Giocare a minibasket non vuol dire creare giocatori di basket

GIOCARE A MINIBASKET……………………. NON CREARE SOLO GIOCATORI DI BASKET

 

Premessa

In questa sede voglio proporre alcune mie riflessioni sui concetti di gioco, di giocosport e di sport, come possibili percorsi di sviluppo del carattere e della personalità del bambino e in particolare mi soffermerò sulle differenze concettuali che esistono tra gioco e sport.

Bruno Bettelheim afferma che “la capacità di godere della competizione si costituisce sull’esperienza di gioco dalla prima infanzia”.

Il gioco contribuisce allo sviluppo affettivo ed emotivo del bambino in quanto “è la strada maestra per arrivare al mondo interiore del bambino” (Bettelheim 1987).

Il gioco

Il bambino attraverso il gioco si libera dalle sue ansie e dalle sue paure e consegue un migliore adattamento alla realtà dove reale e fantastico si confondono. Sentire che il proprio corpo è attivo, ascoltarlo, agire sul proprio corpo, sono gli elementi portanti dell’evoluzione del bambino.

In tal senso si sviluppano nel bambino le prime emozioni, la curiosità lo guida alla scoperta attraverso il gioco e lo stesso gioco gli permette di interpretare le emozioni che ne derivano.

Il gioco contribuisce fortemente allo sviluppo cognitivo e all’apprendimento e a tale scopo Gross con il suo studio sui giochi motori e Piaget con il suo approccio clinico-genetico hanno analizzato le funzioni simbolica e imitativa del gioco che influiscono sugli apprendimenti.

Piaget ha suddiviso i giochi in:

  • ripetitivi (sviluppano gli schemi senso-motori);
  • imitativi (riproducono comportamenti e attività tipiche di altri o dell’ambiente circostante);-
  • simbolici (far finta di…..);
  • normativi (centrati sulle regole).

Lo sviluppo sociale è influenzato dal gioco e il suo sviluppo lo troviamo espresso da Merleau-Ponty, in Wallon, in Cousinet, in Orlick, in Vigotsky (il gioco è un potenziale educativo), in Moltman (il gioco ha una forte base biologica ed è di tipo etologico), in Bandura (self-efficacy), in Freud e in Lorenz.

Tutto ciò significa che il gioco libero deve essere diretto e guidato solo dopo che il bambino ha acquisito le tappe di sviluppo necessarie a introdurre i giochi strutturati e “questo assolutamente non prima dei 3 anni e in misura equilibrata fino agli 8 anni” (Le Boulch).

In una prospettiva evolutiva il gioco è:

– un fenomeno fondamentale dell’educazione e dell’evoluzione psico-fisica della persona;

– un potente strumento di maturazione e di adattamento;

– un’espressione del passaggio dall’isolamento dell’inconscio alla relazione sociale dell’Io.

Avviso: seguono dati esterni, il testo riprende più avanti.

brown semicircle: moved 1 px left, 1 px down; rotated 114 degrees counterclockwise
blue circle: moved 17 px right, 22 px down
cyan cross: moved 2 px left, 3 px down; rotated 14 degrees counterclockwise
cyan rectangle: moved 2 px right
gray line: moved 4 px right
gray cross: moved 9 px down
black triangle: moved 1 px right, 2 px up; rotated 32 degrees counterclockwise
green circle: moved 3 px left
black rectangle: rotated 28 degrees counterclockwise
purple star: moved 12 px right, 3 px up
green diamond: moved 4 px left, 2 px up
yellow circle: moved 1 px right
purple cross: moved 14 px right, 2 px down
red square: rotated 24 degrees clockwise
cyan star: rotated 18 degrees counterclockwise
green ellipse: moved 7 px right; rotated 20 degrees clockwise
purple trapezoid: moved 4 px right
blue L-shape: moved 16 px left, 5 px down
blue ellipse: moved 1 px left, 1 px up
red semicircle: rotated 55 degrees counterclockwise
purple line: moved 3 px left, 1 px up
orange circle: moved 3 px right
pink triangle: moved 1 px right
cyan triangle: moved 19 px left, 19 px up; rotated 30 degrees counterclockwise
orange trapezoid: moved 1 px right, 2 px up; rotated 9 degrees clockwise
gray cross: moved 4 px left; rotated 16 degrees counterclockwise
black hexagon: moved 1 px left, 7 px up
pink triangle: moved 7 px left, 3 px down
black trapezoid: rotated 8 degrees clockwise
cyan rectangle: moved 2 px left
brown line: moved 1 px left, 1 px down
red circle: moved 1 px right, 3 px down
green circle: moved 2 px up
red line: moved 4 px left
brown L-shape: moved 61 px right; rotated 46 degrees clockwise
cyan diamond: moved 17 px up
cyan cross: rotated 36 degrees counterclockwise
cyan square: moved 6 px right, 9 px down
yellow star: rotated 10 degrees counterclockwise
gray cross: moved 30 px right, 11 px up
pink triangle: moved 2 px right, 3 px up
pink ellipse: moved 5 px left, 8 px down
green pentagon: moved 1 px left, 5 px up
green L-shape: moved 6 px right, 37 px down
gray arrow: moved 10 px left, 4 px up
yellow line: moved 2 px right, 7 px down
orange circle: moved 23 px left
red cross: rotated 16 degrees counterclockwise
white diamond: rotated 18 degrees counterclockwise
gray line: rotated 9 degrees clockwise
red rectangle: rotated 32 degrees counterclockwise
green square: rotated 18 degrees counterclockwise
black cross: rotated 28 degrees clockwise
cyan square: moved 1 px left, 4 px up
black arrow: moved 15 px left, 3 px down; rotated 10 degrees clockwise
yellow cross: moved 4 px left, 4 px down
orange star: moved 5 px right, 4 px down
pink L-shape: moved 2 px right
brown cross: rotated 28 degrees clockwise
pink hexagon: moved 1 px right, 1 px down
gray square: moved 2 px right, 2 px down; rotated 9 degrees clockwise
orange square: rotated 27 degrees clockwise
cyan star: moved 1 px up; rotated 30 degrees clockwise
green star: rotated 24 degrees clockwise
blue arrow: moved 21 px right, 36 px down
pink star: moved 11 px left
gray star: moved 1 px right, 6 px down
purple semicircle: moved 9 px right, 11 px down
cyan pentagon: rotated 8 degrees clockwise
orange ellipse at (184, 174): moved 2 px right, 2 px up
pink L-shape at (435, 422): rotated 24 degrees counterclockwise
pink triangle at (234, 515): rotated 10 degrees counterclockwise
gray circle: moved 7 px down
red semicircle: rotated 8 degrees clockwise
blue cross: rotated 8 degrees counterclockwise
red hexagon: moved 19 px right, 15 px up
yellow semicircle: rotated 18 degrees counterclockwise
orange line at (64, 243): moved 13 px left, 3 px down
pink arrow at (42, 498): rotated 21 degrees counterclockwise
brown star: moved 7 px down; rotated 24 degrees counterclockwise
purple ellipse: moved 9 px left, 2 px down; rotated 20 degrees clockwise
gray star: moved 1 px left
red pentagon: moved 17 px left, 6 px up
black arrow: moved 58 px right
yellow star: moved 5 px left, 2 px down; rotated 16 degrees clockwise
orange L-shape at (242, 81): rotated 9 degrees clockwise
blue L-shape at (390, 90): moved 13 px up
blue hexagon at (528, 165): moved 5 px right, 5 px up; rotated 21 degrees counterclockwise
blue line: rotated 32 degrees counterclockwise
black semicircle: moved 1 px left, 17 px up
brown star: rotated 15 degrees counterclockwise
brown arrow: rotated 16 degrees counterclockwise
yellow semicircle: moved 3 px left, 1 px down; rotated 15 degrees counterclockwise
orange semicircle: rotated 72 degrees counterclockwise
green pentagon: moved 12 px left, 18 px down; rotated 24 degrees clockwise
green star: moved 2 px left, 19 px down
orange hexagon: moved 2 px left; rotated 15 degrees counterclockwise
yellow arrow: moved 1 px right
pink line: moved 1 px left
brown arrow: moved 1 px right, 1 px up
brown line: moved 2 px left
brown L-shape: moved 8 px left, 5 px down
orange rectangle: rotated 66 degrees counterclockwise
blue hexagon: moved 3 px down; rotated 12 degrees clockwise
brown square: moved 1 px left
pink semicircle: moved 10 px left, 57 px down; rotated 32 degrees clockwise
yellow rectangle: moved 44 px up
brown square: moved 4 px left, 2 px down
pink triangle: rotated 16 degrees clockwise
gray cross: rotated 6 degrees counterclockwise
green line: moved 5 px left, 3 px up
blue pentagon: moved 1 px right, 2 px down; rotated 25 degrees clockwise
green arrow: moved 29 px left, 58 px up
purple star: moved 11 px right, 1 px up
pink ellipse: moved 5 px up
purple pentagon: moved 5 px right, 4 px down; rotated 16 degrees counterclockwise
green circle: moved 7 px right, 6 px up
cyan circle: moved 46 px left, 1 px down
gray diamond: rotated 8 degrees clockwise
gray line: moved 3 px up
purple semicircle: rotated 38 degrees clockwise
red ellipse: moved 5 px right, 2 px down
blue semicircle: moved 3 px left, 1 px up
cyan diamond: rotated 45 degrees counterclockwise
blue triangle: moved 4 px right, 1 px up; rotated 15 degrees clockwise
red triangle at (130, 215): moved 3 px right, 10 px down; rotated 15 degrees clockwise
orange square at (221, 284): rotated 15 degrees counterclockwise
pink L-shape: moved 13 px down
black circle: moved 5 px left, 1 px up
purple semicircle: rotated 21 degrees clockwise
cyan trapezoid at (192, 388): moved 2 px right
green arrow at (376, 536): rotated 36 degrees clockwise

Le dimensioni del gioco sono:

  • esplorativa (il bambino amplia le sue conoscenze ed è spinto dalla curiosità come motivazione primaria al gioco);
  • catartica (il bambino si sottrae momentaneamente alla realtà);
  • simulativa (esperienza in situazioni non sotto il controllo diretto dell’adulto);
  • normativa (il bambino prende parte alla costruzione attiva delle regole ed è attore principale del processo normativo).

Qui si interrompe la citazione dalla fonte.